--- Exercise goal ---
Return verbatim all lines from the first one in the records to the line with "skulle göra etapp", both ends kept.

--- Extracted information ---

+++

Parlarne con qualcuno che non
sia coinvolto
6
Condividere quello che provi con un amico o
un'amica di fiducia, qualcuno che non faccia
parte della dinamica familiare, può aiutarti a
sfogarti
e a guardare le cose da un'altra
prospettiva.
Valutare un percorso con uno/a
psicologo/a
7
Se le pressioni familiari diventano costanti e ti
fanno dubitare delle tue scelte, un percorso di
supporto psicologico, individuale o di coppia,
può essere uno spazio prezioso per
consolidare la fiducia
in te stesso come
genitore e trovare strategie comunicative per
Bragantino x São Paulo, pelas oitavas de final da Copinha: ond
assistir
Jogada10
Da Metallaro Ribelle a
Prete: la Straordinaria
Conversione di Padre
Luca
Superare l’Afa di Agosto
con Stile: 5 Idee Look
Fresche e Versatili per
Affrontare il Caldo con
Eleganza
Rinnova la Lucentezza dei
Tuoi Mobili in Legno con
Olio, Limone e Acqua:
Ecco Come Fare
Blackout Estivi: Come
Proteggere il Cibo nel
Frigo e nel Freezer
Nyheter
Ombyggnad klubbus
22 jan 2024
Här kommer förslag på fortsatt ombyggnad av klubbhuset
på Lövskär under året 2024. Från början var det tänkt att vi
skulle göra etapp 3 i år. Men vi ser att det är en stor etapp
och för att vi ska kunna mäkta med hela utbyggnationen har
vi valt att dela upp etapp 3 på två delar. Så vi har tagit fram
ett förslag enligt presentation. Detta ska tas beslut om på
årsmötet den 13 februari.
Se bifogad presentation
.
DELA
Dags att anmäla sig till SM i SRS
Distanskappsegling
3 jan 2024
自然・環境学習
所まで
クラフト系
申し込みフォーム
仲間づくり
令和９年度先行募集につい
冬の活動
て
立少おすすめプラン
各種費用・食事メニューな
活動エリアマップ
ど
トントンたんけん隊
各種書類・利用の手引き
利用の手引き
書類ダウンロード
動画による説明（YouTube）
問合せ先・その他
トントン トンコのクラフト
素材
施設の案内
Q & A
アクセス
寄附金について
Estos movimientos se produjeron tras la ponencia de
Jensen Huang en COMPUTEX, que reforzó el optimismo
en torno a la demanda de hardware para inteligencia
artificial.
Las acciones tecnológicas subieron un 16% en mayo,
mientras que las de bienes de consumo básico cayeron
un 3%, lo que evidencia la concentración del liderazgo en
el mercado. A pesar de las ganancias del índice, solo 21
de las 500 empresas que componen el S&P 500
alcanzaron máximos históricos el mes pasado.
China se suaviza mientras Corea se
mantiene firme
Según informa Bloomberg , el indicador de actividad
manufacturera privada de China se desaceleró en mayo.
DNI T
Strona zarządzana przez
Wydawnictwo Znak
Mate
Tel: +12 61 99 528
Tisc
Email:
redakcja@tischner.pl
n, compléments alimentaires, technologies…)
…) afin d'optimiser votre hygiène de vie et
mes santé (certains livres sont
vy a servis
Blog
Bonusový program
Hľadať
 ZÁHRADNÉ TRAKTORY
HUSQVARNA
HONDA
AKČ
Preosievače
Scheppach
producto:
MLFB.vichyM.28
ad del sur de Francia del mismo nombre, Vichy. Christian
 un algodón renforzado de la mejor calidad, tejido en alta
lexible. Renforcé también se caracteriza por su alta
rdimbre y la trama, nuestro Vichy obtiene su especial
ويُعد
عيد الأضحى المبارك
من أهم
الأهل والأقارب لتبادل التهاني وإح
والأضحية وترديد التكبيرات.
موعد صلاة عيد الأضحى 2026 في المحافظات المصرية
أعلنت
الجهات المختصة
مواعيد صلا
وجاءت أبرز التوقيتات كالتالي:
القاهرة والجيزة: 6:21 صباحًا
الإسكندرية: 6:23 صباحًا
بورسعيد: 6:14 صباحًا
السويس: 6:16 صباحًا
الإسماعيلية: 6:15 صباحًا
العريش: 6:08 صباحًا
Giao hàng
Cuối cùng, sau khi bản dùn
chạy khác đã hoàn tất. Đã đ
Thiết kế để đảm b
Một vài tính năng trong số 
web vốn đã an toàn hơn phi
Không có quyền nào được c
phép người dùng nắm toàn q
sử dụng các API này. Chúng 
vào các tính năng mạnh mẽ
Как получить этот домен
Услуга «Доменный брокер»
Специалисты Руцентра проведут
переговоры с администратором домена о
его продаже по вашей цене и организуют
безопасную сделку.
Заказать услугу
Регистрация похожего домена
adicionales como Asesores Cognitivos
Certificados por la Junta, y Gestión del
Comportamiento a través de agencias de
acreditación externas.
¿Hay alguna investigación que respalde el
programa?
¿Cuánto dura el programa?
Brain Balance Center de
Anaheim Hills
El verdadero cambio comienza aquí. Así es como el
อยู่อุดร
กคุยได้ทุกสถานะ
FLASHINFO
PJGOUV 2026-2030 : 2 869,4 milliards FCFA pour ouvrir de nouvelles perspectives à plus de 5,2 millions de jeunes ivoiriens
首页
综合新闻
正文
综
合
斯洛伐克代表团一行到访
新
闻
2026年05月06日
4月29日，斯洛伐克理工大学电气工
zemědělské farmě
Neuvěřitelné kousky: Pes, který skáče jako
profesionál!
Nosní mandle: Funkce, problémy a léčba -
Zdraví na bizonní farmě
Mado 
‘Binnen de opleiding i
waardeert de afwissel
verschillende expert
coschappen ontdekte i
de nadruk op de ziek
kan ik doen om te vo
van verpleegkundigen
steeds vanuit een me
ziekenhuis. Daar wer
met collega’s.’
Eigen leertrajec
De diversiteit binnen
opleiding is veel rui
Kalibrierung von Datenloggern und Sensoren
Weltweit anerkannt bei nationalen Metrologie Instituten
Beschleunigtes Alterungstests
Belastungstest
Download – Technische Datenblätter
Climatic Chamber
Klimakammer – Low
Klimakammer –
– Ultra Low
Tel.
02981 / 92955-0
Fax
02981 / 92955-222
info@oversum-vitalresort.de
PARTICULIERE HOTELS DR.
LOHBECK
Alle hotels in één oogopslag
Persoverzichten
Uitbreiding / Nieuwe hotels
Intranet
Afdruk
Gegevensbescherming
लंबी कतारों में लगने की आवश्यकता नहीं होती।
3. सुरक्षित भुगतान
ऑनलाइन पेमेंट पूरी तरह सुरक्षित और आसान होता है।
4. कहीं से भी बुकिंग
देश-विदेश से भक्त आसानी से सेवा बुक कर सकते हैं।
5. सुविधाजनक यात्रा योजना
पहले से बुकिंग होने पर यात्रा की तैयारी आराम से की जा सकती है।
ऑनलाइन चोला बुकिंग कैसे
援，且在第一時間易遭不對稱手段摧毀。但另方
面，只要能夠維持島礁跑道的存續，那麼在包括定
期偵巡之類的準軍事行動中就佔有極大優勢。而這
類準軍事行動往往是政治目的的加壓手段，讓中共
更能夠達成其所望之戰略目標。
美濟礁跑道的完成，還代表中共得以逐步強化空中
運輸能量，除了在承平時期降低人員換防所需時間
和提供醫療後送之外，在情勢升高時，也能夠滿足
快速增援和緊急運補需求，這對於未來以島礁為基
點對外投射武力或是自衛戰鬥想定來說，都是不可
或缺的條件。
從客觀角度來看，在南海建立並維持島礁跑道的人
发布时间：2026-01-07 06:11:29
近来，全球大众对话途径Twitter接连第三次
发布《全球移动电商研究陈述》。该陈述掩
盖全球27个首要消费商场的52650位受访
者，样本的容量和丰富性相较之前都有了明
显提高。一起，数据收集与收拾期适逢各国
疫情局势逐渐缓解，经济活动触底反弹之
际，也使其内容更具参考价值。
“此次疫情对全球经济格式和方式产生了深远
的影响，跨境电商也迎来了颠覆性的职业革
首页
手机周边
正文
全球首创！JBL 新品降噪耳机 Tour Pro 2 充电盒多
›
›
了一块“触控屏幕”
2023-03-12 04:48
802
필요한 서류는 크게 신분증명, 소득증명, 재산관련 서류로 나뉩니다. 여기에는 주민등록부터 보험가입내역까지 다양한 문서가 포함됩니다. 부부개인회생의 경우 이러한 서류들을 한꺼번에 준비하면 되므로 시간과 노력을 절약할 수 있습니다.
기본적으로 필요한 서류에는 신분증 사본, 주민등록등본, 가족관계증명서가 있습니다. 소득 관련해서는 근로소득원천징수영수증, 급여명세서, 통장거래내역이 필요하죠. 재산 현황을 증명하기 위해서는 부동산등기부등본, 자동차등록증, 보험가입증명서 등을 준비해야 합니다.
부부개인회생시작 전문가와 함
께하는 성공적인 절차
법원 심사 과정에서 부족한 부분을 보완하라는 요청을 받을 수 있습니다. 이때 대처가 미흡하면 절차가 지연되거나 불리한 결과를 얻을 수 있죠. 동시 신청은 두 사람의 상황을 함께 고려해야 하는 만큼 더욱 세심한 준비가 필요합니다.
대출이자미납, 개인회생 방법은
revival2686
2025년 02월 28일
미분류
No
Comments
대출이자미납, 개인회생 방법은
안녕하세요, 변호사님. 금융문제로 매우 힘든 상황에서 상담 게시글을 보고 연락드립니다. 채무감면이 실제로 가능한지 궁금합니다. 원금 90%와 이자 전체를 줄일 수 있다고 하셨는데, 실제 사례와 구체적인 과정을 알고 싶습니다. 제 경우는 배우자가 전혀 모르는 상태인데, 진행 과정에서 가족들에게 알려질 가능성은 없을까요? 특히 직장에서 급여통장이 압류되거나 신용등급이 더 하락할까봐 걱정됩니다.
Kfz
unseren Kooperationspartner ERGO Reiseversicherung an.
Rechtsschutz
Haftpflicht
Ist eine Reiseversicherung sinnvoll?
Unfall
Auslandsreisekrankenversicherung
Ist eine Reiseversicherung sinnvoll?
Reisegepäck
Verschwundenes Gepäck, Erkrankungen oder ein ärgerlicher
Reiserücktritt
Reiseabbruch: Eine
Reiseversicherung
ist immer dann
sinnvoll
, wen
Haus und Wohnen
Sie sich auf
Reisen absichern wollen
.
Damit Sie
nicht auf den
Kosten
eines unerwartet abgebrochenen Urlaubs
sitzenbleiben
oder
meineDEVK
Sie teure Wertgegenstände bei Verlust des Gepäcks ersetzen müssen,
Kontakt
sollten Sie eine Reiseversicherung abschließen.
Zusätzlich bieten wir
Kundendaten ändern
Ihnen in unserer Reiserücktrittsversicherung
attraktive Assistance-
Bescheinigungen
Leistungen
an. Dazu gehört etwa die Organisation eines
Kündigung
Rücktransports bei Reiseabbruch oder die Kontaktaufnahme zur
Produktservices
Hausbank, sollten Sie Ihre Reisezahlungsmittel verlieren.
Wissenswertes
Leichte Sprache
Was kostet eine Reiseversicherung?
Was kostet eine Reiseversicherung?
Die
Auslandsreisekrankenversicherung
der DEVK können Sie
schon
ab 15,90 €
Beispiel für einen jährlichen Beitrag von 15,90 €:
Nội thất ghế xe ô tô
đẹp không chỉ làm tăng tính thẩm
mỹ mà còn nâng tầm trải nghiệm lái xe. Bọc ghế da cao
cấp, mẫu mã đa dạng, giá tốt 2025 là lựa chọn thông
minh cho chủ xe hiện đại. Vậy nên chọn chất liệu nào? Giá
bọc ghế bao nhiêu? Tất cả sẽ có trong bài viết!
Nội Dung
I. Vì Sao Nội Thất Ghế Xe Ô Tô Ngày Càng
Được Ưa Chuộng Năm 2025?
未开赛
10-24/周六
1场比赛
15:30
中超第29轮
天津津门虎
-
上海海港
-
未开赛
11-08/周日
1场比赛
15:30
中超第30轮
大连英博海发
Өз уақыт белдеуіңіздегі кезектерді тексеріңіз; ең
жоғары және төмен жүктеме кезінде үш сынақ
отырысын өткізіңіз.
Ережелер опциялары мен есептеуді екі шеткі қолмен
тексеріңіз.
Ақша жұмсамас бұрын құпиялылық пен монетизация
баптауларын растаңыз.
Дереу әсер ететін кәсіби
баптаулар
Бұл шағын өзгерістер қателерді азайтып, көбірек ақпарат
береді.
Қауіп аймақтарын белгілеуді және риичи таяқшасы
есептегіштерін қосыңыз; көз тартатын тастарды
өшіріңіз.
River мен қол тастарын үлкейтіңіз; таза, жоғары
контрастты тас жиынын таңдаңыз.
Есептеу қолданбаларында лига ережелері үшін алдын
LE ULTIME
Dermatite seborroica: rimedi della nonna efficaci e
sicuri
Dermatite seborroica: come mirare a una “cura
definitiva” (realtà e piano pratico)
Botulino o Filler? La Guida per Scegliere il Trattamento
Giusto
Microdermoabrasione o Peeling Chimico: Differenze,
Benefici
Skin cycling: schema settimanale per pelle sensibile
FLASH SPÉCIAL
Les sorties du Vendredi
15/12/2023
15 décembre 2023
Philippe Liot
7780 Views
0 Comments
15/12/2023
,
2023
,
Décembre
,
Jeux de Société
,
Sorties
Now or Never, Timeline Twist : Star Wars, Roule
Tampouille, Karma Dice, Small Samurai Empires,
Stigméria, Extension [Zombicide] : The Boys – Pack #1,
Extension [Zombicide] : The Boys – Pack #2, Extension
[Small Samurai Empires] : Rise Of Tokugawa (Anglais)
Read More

+++

--- Result of the exercise ---
Parlarne con qualcuno che non
sia coinvolto
6
Condividere quello che provi con un amico o
un'amica di fiducia, qualcuno che non faccia
parte della dinamica familiare, può aiutarti a
sfogarti
e a guardare le cose da un'altra
prospettiva.
Valutare un percorso con uno/a
psicologo/a
7
Se le pressioni familiari diventano costanti e ti
fanno dubitare delle tue scelte, un percorso di
supporto psicologico, individuale o di coppia,
può essere uno spazio prezioso per
consolidare la fiducia
in te stesso come
genitore e trovare strategie comunicative per
Bragantino x São Paulo, pelas oitavas de final da Copinha: ond
assistir
Jogada10
Da Metallaro Ribelle a
Prete: la Straordinaria
Conversione di Padre
Luca
Superare l’Afa di Agosto
con Stile: 5 Idee Look
Fresche e Versatili per
Affrontare il Caldo con
Eleganza
Rinnova la Lucentezza dei
Tuoi Mobili in Legno con
Olio, Limone e Acqua:
Ecco Come Fare
Blackout Estivi: Come
Proteggere il Cibo nel
Frigo e nel Freezer
Nyheter
Ombyggnad klubbus
22 jan 2024
Här kommer förslag på fortsatt ombyggnad av klubbhuset
på Lövskär under året 2024. Från början var det tänkt att vi
skulle göra etapp 3 i år. Men vi ser att det är en stor etapp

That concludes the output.